Homossexualidade e religiosidade sempre foram assuntos que, relacioandos, geram polêmica. Casando os dois assuntos, o Núcleo de Pesquisas do Estruturação - Grupo LGBT de Brasília, com o apoio de estudantes de Relações Públicas da cidade, realizaram pesquisa para apontar a relação entre homossexuais e religião. A pesquisa entrevistou 356 gays, lésbicas, bissexuais, travestis e transexuais entre junho e setembro de 2007.
Os resultados apontam que 44,9% do público se considera ateu; 17,1%, agnóstico; e 5,3% afirmam não seguir nenhum tipo de religião, totalizando 67,3% que não acreditam em Deus. Já aqueles que acreditam na 'Entidade Máxima Cristã' somam 22,7% (entre católicos,14,6%; evangélicos, 0,8%; e outros segmentos do cristianismo, 7,3%) dos LGBTs.

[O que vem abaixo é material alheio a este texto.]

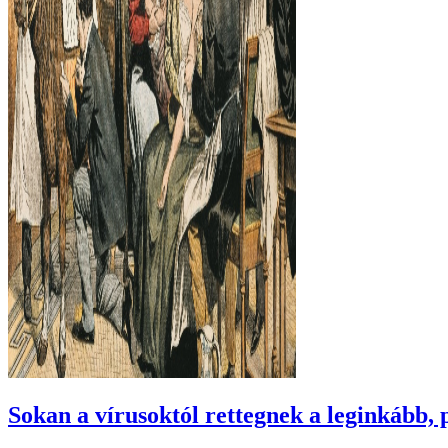
Sokan a vírusoktól rettegnek a leginkább, 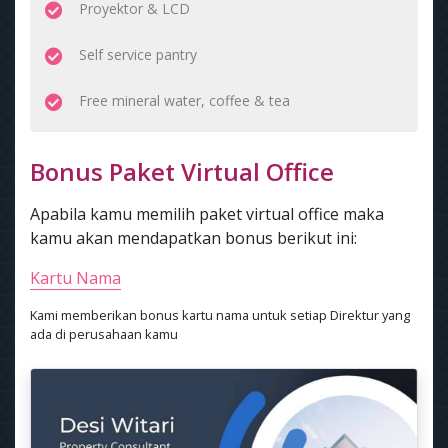
Proyektor & LCD
Self service pantry
Free mineral water, coffee & tea
Bonus Paket Virtual Office
Apabila kamu memilih paket virtual office maka
kamu akan mendapatkan bonus berikut ini:
Kartu Nama
Kami memberikan bonus kartu nama untuk setiap Direktur yang
ada di perusahaan kamu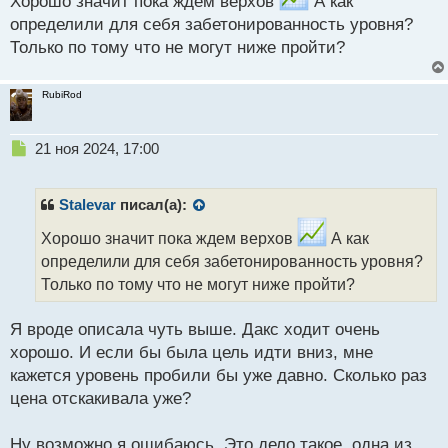
Хорошо значит пока ждем верхов
А как
п
определили для себя забетонированность уровня?
о
с
Только по тому что не могут ниже пройти?
т
RubiRod
Н
21 ноя 2024, 17:00
е
п
р
Stalevar
писал(а):
о
ч
Хорошо значит пока ждем верхов
А как
и
определили для себя забетонированность уровня?
т
Только по тому что не могут ниже пройти?
а
н
н
Я вроде описала чуть выше. Дакс ходит очень
ы
хорошо. И если бы была цель идти вниз, мне
й
кажется уровень пробили бы уже давно. Сколько раз
п
цена отскакивала уже?
о
с
т
Ну возможно я ошибаюсь. Это дело такое, одна из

O resultado causou surpresa no grupo organizador. O coordenador da pesquisa, José Jance Marques, diz que suspeitava de um número maior de não-religiosos. "Só não esperava que fôssemos chegar a um número tão expressivo", contou ao ParouTudo.
44,4% dos LGBTs do DF afirmam que as igrejas não passam de comércio e que por isso não pertencem a nenhuma congregação. Quando perguntados se sempre tiveram a mesma visão religiosa, 67,7% afirmaram que sim. Os que responderam oposto apontaram como principal motivo da mudança a aceitação de sua orientação sexual por outra instituição religiosa.
José Jance ainda destaca: "É interessante levar em consideração a relação existente entre as respostas dos entrevistados e sua renda per capita, nível de estudos e moradia. Quanto maior a renda, mais alto nível de estudo e proximidade com a Capital, maior o número de ateus, agnósticos e sem religião. 85% dos LGBTs que moram no Plano Piloto e ganham acima de 5 salários mínimos não pertencem a nenhuma religião ou não acreditam em nenhum tipo de divindade".
Para o Estruturação esse foi o primeiro passo de um projeto ainda maior. "Começamos a realizar a mesma pesquisa em nível nacional, através de uma enquete na web, com o apoio de portais como ParouTudo, MixBrasil e E-jovem. Queremos conhecer a opinião dos LGBTs de todo o Brasil sobre o assunto", explica José.